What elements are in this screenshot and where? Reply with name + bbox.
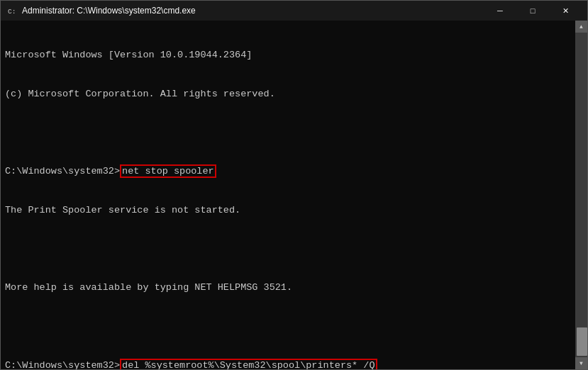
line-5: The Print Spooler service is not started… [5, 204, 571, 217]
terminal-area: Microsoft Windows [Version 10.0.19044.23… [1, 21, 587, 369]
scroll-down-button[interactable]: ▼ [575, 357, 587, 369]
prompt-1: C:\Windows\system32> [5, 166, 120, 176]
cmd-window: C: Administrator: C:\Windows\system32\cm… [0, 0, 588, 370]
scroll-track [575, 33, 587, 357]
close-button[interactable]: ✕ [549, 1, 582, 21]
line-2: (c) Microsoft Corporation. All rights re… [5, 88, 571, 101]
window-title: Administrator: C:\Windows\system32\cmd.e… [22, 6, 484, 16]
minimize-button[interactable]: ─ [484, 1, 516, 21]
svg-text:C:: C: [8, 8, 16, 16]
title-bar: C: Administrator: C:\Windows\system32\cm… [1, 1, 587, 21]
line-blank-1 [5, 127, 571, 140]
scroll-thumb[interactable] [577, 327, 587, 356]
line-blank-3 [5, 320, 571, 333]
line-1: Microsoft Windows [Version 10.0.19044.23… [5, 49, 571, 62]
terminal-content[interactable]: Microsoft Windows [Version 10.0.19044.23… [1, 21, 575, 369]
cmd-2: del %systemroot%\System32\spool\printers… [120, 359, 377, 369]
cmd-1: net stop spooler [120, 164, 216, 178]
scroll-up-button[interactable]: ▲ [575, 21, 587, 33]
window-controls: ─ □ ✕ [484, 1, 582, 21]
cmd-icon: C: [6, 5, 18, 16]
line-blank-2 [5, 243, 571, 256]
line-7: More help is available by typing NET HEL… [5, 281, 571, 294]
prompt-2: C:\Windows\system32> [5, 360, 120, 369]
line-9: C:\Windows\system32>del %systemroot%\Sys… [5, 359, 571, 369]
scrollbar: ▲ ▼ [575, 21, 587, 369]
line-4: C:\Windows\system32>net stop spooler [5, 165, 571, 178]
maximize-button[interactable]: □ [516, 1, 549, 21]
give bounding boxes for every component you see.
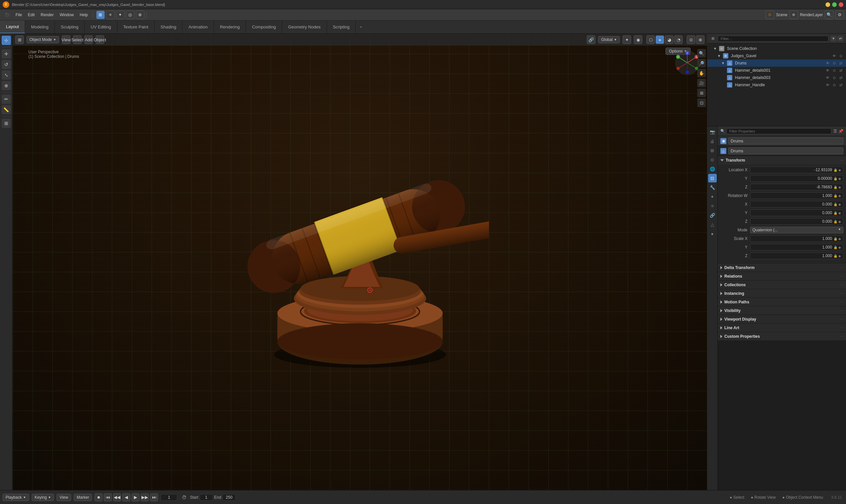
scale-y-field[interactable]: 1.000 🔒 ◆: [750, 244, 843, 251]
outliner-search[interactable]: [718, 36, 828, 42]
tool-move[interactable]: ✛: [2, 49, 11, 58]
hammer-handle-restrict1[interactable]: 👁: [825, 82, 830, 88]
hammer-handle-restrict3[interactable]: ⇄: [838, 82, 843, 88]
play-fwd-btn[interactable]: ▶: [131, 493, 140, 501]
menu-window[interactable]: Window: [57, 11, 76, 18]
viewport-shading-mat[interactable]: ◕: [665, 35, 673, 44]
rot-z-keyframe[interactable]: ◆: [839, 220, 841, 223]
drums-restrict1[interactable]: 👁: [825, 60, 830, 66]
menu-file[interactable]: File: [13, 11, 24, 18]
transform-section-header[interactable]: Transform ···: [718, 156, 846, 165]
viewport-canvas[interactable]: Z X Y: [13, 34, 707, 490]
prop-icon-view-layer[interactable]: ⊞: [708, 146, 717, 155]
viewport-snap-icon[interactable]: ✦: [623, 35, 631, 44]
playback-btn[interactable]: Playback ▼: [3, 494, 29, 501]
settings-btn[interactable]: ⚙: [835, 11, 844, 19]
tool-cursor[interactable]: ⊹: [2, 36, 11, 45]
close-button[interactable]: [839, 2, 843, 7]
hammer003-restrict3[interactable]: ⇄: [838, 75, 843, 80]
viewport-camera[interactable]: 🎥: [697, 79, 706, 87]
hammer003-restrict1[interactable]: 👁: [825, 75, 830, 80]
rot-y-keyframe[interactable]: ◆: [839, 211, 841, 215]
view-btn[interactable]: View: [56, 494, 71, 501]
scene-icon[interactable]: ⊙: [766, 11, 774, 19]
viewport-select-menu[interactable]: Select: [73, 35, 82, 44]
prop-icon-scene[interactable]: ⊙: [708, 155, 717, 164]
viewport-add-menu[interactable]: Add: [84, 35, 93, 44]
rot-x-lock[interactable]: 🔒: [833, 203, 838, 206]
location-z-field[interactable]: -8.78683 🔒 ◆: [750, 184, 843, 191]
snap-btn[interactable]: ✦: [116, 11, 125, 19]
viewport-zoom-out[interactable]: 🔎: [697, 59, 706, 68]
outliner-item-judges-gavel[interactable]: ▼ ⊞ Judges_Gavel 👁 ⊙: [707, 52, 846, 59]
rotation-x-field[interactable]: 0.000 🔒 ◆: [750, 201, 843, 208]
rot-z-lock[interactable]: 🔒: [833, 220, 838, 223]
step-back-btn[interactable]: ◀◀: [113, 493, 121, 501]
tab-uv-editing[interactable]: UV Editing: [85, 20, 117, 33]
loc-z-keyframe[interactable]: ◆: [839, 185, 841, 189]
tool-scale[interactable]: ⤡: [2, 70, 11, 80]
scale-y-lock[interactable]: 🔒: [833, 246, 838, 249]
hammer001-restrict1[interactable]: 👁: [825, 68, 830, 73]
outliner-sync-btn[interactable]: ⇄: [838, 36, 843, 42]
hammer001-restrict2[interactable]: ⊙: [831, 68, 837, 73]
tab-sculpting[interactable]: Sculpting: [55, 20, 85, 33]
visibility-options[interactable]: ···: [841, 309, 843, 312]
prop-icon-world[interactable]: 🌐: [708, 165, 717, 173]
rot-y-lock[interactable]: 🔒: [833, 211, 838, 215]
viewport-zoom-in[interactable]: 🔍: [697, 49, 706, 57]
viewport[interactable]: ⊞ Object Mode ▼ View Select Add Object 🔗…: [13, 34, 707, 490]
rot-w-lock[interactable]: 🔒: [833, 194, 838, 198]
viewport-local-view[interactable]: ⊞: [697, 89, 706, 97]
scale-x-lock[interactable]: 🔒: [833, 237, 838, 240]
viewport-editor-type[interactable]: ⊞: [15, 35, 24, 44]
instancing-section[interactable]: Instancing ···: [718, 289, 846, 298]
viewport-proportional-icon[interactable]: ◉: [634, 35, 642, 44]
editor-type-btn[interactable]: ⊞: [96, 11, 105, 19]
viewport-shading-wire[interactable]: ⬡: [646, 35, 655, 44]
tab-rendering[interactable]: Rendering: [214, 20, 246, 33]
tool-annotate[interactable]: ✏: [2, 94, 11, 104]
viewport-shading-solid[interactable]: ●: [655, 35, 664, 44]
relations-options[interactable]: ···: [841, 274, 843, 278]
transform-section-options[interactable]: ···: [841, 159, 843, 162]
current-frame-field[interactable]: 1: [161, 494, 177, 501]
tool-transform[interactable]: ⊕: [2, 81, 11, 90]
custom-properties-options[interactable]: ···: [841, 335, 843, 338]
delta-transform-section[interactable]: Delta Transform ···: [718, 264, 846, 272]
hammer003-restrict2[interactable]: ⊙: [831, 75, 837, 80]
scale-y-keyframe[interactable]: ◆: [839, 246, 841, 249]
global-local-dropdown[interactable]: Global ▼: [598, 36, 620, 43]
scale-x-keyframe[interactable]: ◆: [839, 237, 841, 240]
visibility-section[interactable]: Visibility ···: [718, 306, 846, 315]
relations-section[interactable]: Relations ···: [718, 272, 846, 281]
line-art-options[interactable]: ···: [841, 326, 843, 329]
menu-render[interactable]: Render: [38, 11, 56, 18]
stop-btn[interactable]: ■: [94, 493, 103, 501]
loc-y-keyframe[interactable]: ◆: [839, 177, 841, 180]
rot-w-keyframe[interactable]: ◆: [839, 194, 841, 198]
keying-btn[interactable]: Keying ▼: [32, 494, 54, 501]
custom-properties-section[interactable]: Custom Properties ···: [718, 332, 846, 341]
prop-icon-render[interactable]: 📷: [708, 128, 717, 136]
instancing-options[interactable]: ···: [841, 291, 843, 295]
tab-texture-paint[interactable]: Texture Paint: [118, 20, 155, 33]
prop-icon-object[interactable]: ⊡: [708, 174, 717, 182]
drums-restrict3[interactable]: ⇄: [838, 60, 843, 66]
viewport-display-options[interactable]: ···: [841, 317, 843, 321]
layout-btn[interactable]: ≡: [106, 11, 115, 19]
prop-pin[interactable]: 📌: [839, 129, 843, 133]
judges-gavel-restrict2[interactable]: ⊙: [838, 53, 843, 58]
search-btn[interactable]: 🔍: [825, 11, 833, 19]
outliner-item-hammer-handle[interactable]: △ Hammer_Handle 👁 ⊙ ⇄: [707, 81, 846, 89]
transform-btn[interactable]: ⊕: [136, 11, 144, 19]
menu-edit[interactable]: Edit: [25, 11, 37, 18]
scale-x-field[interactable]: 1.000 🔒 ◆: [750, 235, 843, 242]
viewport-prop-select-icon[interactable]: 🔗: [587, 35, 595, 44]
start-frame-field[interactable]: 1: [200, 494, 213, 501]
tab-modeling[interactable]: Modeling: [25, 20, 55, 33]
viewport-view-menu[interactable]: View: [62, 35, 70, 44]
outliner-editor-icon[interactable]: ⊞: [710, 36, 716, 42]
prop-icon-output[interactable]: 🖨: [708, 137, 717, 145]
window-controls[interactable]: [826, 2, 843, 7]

★ ★ ★ ★ ★

## DIRECTIONS
Wherever the word "visibility" turns up in the material, copy the whole line.

## SOLUTION FOR THIS EXERCISE
visibility-options[interactable]: ···: [841, 309, 843, 312]
visibility-section[interactable]: Visibility ···: [718, 306, 846, 315]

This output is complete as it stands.